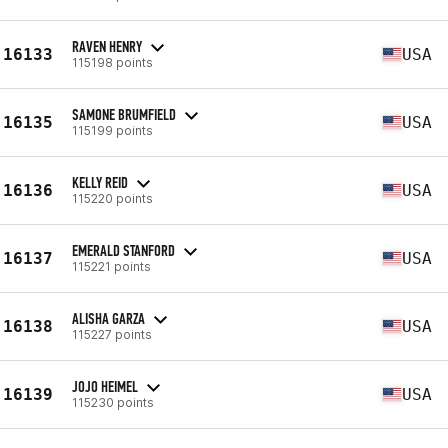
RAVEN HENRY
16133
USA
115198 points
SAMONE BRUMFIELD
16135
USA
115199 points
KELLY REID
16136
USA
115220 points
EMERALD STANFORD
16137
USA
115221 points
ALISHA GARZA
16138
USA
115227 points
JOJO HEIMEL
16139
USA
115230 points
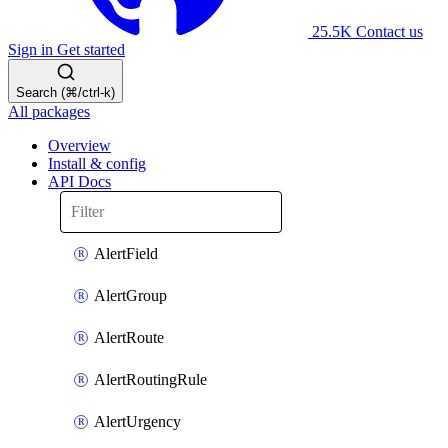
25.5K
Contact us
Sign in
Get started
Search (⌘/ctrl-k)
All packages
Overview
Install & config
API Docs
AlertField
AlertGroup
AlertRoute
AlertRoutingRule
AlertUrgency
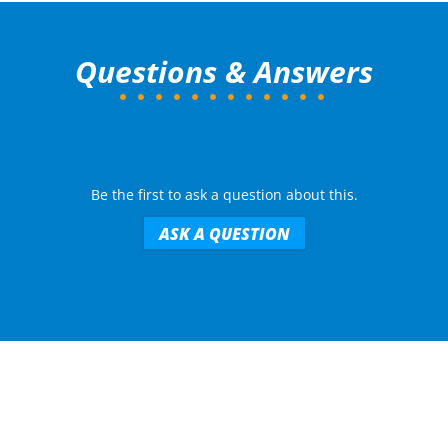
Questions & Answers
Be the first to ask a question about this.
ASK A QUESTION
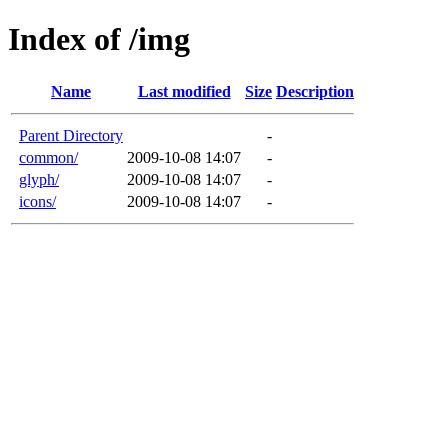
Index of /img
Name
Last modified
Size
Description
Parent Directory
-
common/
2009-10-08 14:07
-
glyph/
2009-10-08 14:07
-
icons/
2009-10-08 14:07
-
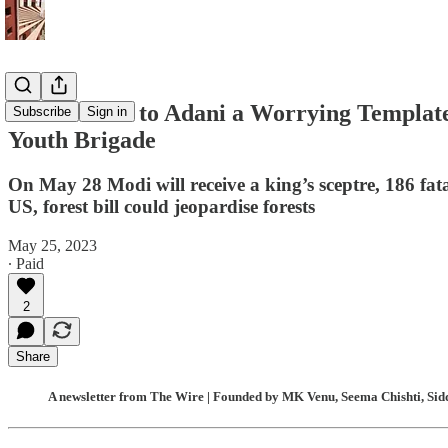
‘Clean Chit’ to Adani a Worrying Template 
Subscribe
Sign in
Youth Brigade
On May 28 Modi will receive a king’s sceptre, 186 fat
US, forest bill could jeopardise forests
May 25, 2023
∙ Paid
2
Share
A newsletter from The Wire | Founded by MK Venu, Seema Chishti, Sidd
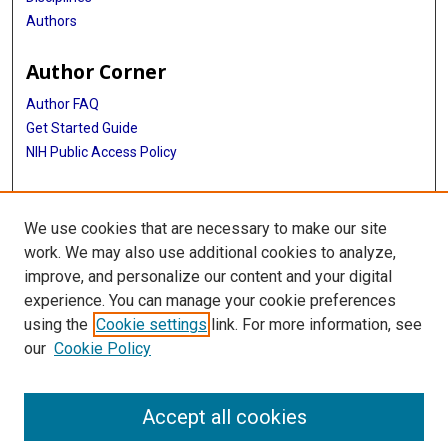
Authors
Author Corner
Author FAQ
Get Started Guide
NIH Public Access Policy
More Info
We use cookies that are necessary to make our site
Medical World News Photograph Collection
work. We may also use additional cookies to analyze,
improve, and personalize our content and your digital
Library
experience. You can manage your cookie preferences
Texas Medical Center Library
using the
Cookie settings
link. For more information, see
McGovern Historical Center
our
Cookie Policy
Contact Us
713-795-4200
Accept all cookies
★ ★ ★ ★ ★
Show every line of the data that includes the string "Library".

Library
Texas Medical Center Library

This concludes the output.